The profit margin can answer significantly to find consistent trends in a firm’s earnings, CPE has positive 29.70% profit margin that indicates every dollar of sales a firm actually keeps in earnings, and the larger number indicates improving and vise worse. A firm’s profit is calculated at three levels on its income statement, beginning with the most basic gross profit and building up to the most comprehensive net profit. Between these two lies operating profit. The firm has gross profit margin of 83.20% and operating profit margin calculated as 45.70%. Moving toward returns ratio, CPE has returns on investment of 5.70% which indicates firm’s investment efficiency or to compare the efficiency of a number of different investments and it refers to the proceeds obtained from the sale of the investment of interest.
While returns on assets calculated as 4.80% that gives an idea about how efficient management is at using its assets to generate earnings. ROA shows how efficiently a company can convert the money used to purchase assets into net income or profits. It is usually indicates an upward profit trend as well. ROA is most useful for comparing companies in the same industry as different industries use assets differently Callon Petroleum Company (NYSE:CPE) has returns on equity of 7.10%, which is measuring a corporation’s profitability by revealing how much profit generates by CPE with the shareholders’ money. The firm attains analyst recommendation of 2.00 on scale of 1-5 with week’s performance of 4.58%.

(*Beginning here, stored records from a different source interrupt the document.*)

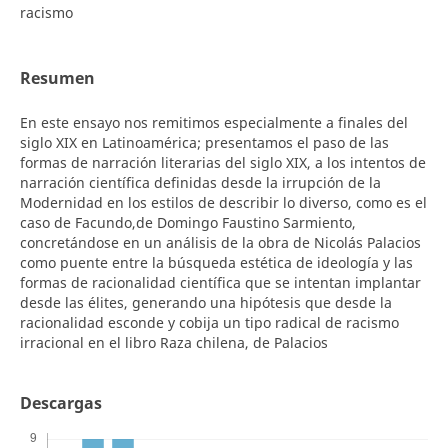
racismo
Resumen
En este ensayo nos remitimos especialmente a finales del
siglo XIX en Latinoamérica; presentamos el paso de las
formas de narración literarias del siglo XIX, a los intentos de
narración científica definidas desde la irrupción de la
Modernidad en los estilos de describir lo diverso, como es el
caso de Facundo,de Domingo Faustino Sarmiento,
concretándose en un análisis de la obra de Nicolás Palacios
como puente entre la búsqueda estética de ideología y las
formas de racionalidad científica que se intentan implantar
desde las élites, generando una hipótesis que desde la
racionalidad esconde y cobija un tipo radical de racismo
irracional en el libro Raza chilena, de Palacios
Descargas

Effective Investment Valuation
To persist focus on investment valuation, the firm also have significant role in eyes of active investors, it has price to earnings growth of 0.36, which is a valuation metric for determining relative trade-off among price of a stock. It is useful, but ultimately financial modeling is the best way to account for all aspects of a firm’s growth profile when performing a valuation. Building a Discounted Cash Flow (DCF) model typically takes into account about 5 years of forecasted growth, plus a terminal value, to arrive at the net present value of the business.
CPE has price to earnings growth ratio of 0.36, it is adding factors in a stock’s estimated earnings growth into its current valuation that showed 18.61 by price to earnings ratio. Furthermore, it has price to sale ratio of 6.05 that signifies the value placed on each dollar of a firm’s sales or incomes. The firm’s price to book was 1.18, which can be compared with current price to get idea about under or overvalue of stock. Forward Price to Earnings ratio of CPE attains value of 9.71 that is projecting or estimating EPS for the next 12-months and its follow by traders who believe on anticipates of a firm’s future rather than past performance.
To have technical views, liquidity ratio of Callon Petroleum Company (NYSE:CPE) calculated as 2.60 to match up with its debt to equity ratio of 0.44. The float short ratio was 19.88%; as compared to Short Ratio were 11.38. The firm insider ownership included 0.50%.